I met Susie 5 months ago when I started attending the little women's gym here in town. I noticed that she was unable to use her left arm, and that she walked with a limp. For all I knew, she might have been born with a disability. She does everything needed for her job, which includes measuring for inches lost on all the clients at the gym, with her right hand, and also takes care of her family, runs a house, doesn't let anything stop her. 

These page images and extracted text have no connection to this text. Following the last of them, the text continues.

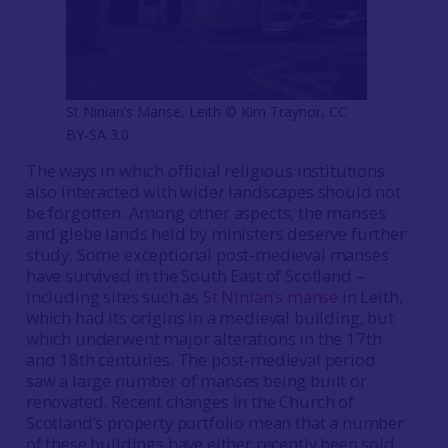
St Ninian’s Manse, Leith © Kim Traynor, CC
BY-SA 3.0
The ways in which official religious institutions
also interacted with wider landscapes should not
be forgotten. Among other aspects, the manses
and glebe lands held by ministers deserve further
study. Some exceptional post-medieval manses
have survived in the South East of Scotland –
including sites such as
St Ninian’s manse
in Leith,
which had its origins in a medieval building, but
which underwent major alterations in the 17th
and 18th centuries. The post-medieval period
saw a large number of manses being built or
renovated. Recent changes in the Church of
Scotland’s property portfolio mean that a number
of these buildings have either recently been sold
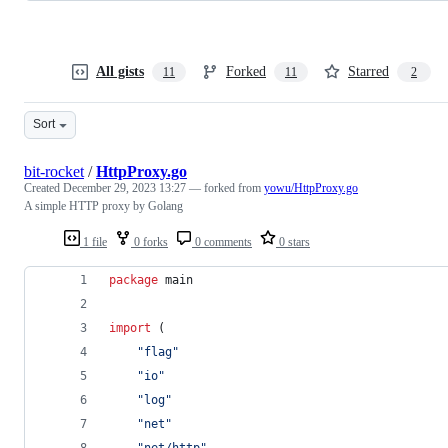
All gists
Forked
Starred
11
11
2
Sort
bit-rocket
/
HttpProxy.go
Created
December 29, 2023 13:27
— forked from
yowu/HttpProxy.go
A simple HTTP proxy by Golang
1 file
0 forks
0 comments
0 stars
package
 main
import
 (
"flag"
"io"
"log"
"net"
"net/http"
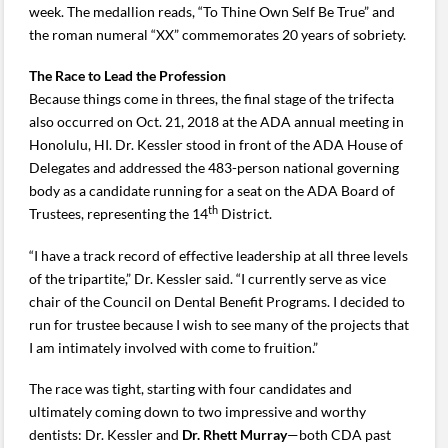
week. The medallion reads, “To Thine Own Self Be True” and
the roman numeral “XX” commemorates 20 years of sobriety.
The Race to Lead the Profession
Because things come in threes, the final stage of the trifecta
also occurred on Oct. 21, 2018 at the ADA annual meeting in
Honolulu, HI. Dr. Kessler stood in front of the ADA House of
Delegates and addressed the 483-person national governing
body as a candidate running for a seat on the ADA Board of
th
Trustees, representing the 14
District.
“I have a track record of effective leadership at all three levels
of the tripartite,” Dr. Kessler said. “I currently serve as vice
chair of the Council on Dental Benefit Programs. I decided to
run for trustee because I wish to see many of the projects that
I am intimately involved with come to fruition.”
The race was tight, starting with four candidates and
ultimately coming down to two impressive and worthy
dentists: Dr. Kessler and
Dr.
Rhett Murray
—both CDA past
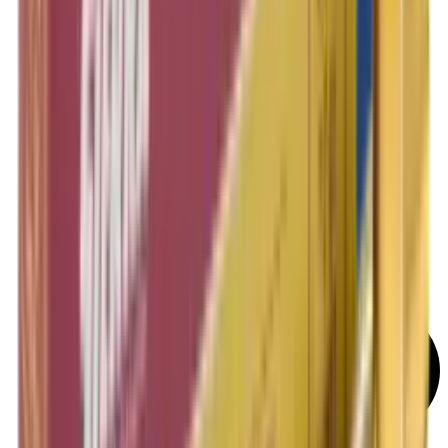
Rifle Target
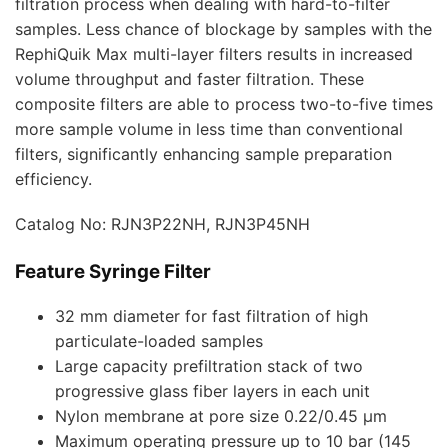
filtration process when dealing with hard-to-filter
samples. Less chance of blockage by samples with the
RephiQuik Max multi-layer filters results in increased
volume throughput and faster filtration. These
composite filters are able to process two-to-five times
more sample volume in less time than conventional
filters, significantly enhancing sample preparation
efficiency.
Catalog No: RJN3P22NH, RJN3P45NH
Feature Syringe Filter
32 mm diameter for fast filtration of high
particulate-loaded samples
Large capacity prefiltration stack of two
progressive glass fiber layers in each unit
Nylon membrane at pore size 0.22/0.45 µm
Maximum operating pressure up to 10 bar (145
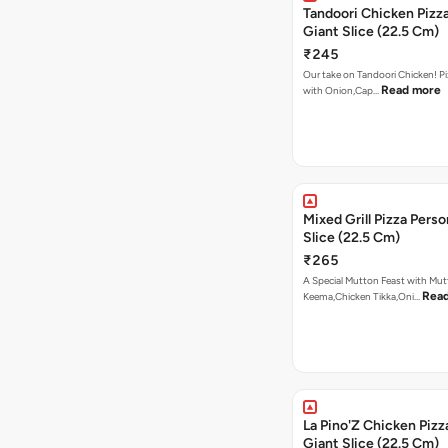
Tandoori Chicken Pizza
Giant Slice (22.5 Cm)
₹245
Our take on Tandoori Chicken! P
Read more
with Onion,Cap…
Mixed Grill Pizza Perso
Slice (22.5 Cm)
₹265
A Special Mutton Feast with Mu
Rea
Keema,Chicken Tikka,Oni…
La Pino'Z Chicken Pizz
Giant Slice (22.5 Cm)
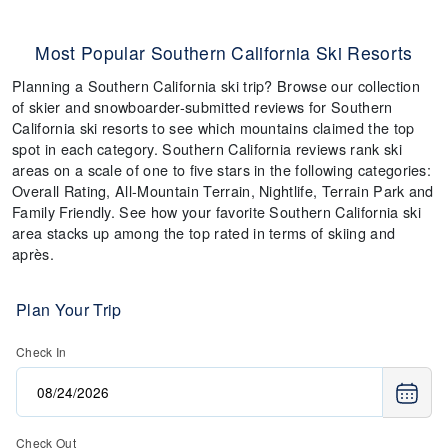
Most Popular Southern California Ski Resorts
Planning a Southern California ski trip? Browse our collection
of skier and snowboarder-submitted reviews for Southern
California ski resorts to see which mountains claimed the top
spot in each category. Southern California reviews rank ski
areas on a scale of one to five stars in the following categories:
Overall Rating, All-Mountain Terrain, Nightlife, Terrain Park and
Family Friendly. See how your favorite Southern California ski
area stacks up among the top rated in terms of skiing and
après.
Plan Your Trip
Check In
Check Out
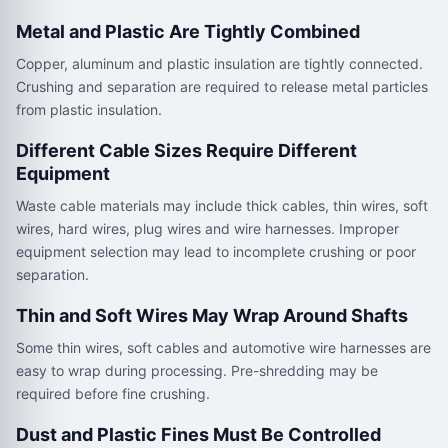
Metal and Plastic Are Tightly Combined
Copper, aluminum and plastic insulation are tightly connected.
Crushing and separation are required to release metal particles
from plastic insulation.
Different Cable Sizes Require Different
Equipment
Waste cable materials may include thick cables, thin wires, soft
wires, hard wires, plug wires and wire harnesses. Improper
equipment selection may lead to incomplete crushing or poor
separation.
Thin and Soft Wires May Wrap Around Shafts
Some thin wires, soft cables and automotive wire harnesses are
easy to wrap during processing. Pre-shredding may be
required before fine crushing.
Dust and Plastic Fines Must Be Controlled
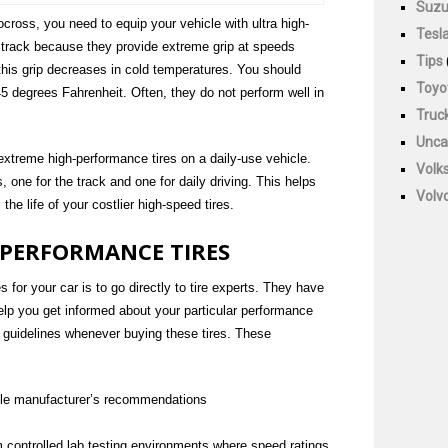
Suzu
tocross, you need to equip your vehicle with ultra high-
Tesl
 track because they provide extreme grip at speeds
Tips
his grip decreases in cold temperatures. You should
Toyo
45 degrees Fahrenheit. Often, they do not perform well in
Truc
Unca
extreme high-performance tires on a daily-use vehicle.
Volk
s, one for the track and one for daily driving. This helps
Volv
he life of your costlier high-speed tires.
 PERFORMANCE TIRES
 for your car is to go directly to tire experts. They have
lp you get informed about your particular performance
 guidelines whenever buying these tires. These
icle manufacturer’s recommendations
 controlled lab testing environments where speed ratings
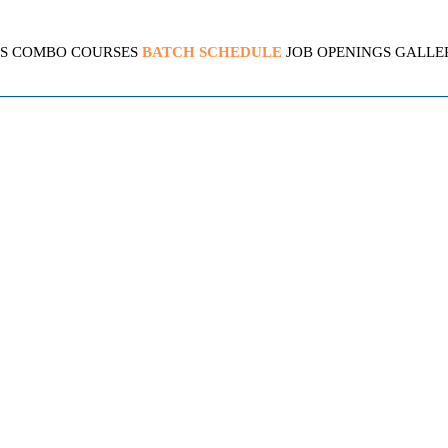
S
COMBO COURSES
BATCH SCHEDULE
JOB OPENINGS
GALLE
ED SOLUTIONS ARCHITECT
4.8 (2099 Ratings)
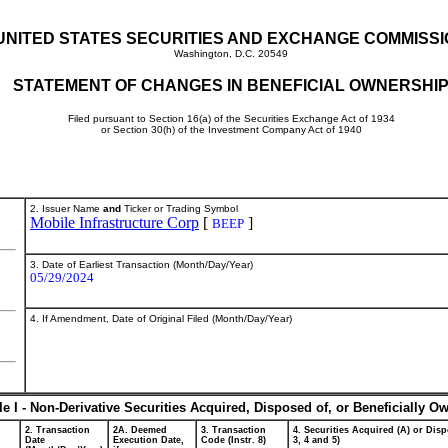
UNITED STATES SECURITIES AND EXCHANGE COMMISS
Washington, D.C. 20549
STATEMENT OF CHANGES IN BENEFICIAL OWNERSHI
Filed pursuant to Section 16(a) of the Securities Exchange Act of 1934
or Section 30(h) of the Investment Company Act of 1940
2. Issuer Name
and
Ticker or Trading Symbol
Mobile Infrastructure Corp
[
]
BEEP
3. Date of Earliest Transaction (Month/Day/Year)
05/29/2024
4. If Amendment, Date of Original Filed (Month/Day/Year)
le I - Non-Derivative Securities Acquired, Disposed of, or Beneficially O
2. Transaction
2A. Deemed
3. Transaction
4. Securities Acquired (A) or Disp
Date
Execution Date,
Code (Instr. 8)
3, 4 and 5)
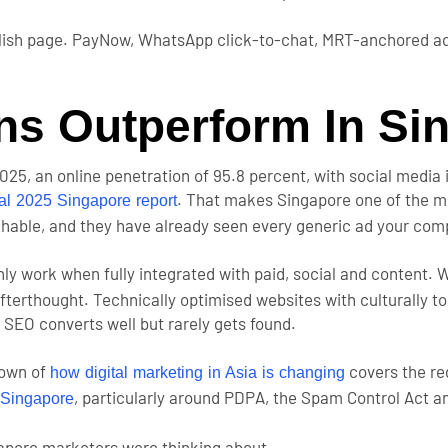
glish page. PayNow, WhatsApp click-to-chat, MRT-anchored ad
s Outperform In Si
2025, an online penetration of 95.8 percent, with social media 
. That makes Singapore one of the mo
tal 2025 Singapore report
chable, and they have already seen every generic ad your comp
ly work when fully integrated with paid, social and content.
erthought. Technically optimised websites with culturally to
 SEO converts well but rarely gets found.
down of
covers the re
how digital marketing in Asia is changing
, particularly around PDPA, the Spam Control Act a
n Singapore
gapore marketers were thinking about.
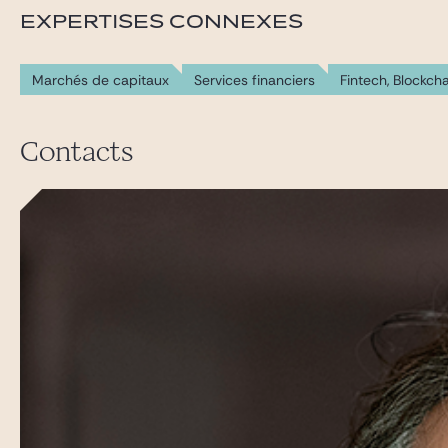
EXPERTISES CONNEXES
Marchés de capitaux
Services financiers
Fintech, Blockch
Contacts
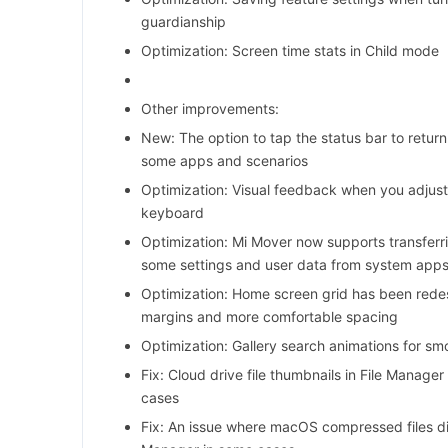
guardianship
Optimization: Screen time stats in Child mode
Other improvements:
New: The option to tap the status bar to return
some apps and scenarios
Optimization: Visual feedback when you adjust
keyboard
Optimization: Mi Mover now supports transferr
some settings and user data from system app
Optimization: Home screen grid has been red
margins and more comfortable spacing
Optimization: Gallery search animations for smo
Fix: Cloud drive file thumbnails in File Manager
cases
Fix: An issue where macOS compressed files did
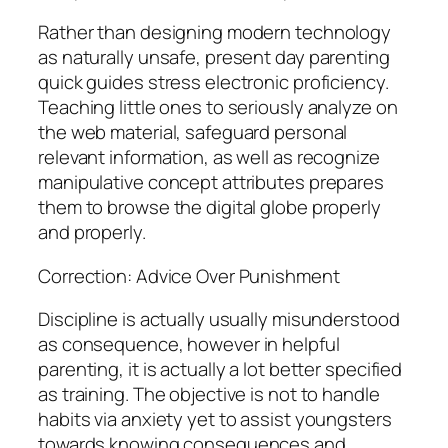
Rather than designing modern technology
as naturally unsafe, present day parenting
quick guides stress electronic proficiency.
Teaching little ones to seriously analyze on
the web material, safeguard personal
relevant information, as well as recognize
manipulative concept attributes prepares
them to browse the digital globe properly
and properly.
Correction: Advice Over Punishment
Discipline is actually usually misunderstood
as consequence, however in helpful
parenting, it is actually a lot better specified
as training. The objective is not to handle
habits via anxiety yet to assist youngsters
towards knowing consequences and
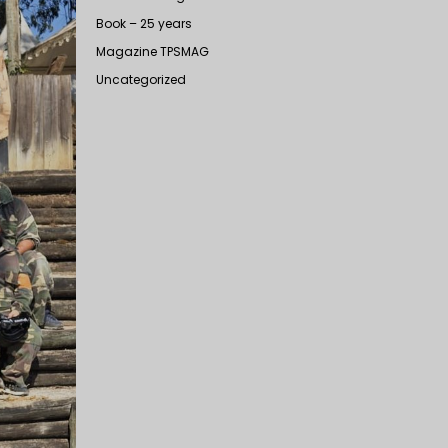
Book – 25 years
Magazine TPSMAG
Uncategorized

Today, she started chatting about how she is regaining function in her arm, and demonstrated a couple things - most of her movement regained so far is in shoulder girdle function - she can raise her arm up over her head while standing, in supine she can raise her arm over her head, can externally rotate, but not internally, not yet at least. But she can also bend her elbow to about 90 degrees. The thing she's most proud of is being about to support her weight on that arm in prone enough to enable her to do a "plank".  She showed me that her fingers have started to move a bit as well. 

All of this is after 25 years. And after being told that part of her brain that runs her arm was dead and would never recover. In typical Susie style, she wants to get back enough hand function to at least be able to flip a bird at the doctor who told her that. All this improvement in just 3 weeks, after 25 years, by using a vibrator platform. 

Remarkable, no? Never say never. 


  1. Video: How Neurons are Born, with Fred Gage
  2. Going mental: Study highlights brain’s flexibility, gives hope for natural-feeling neuroprosthetics
  3. Whole-Body Vibration Has No Effect on Neuromotor Function and Falls in Chronic Stroke.

    4. No specific effect of whole-body vibration training in chronic stroke: a double-blind randomized controlled study.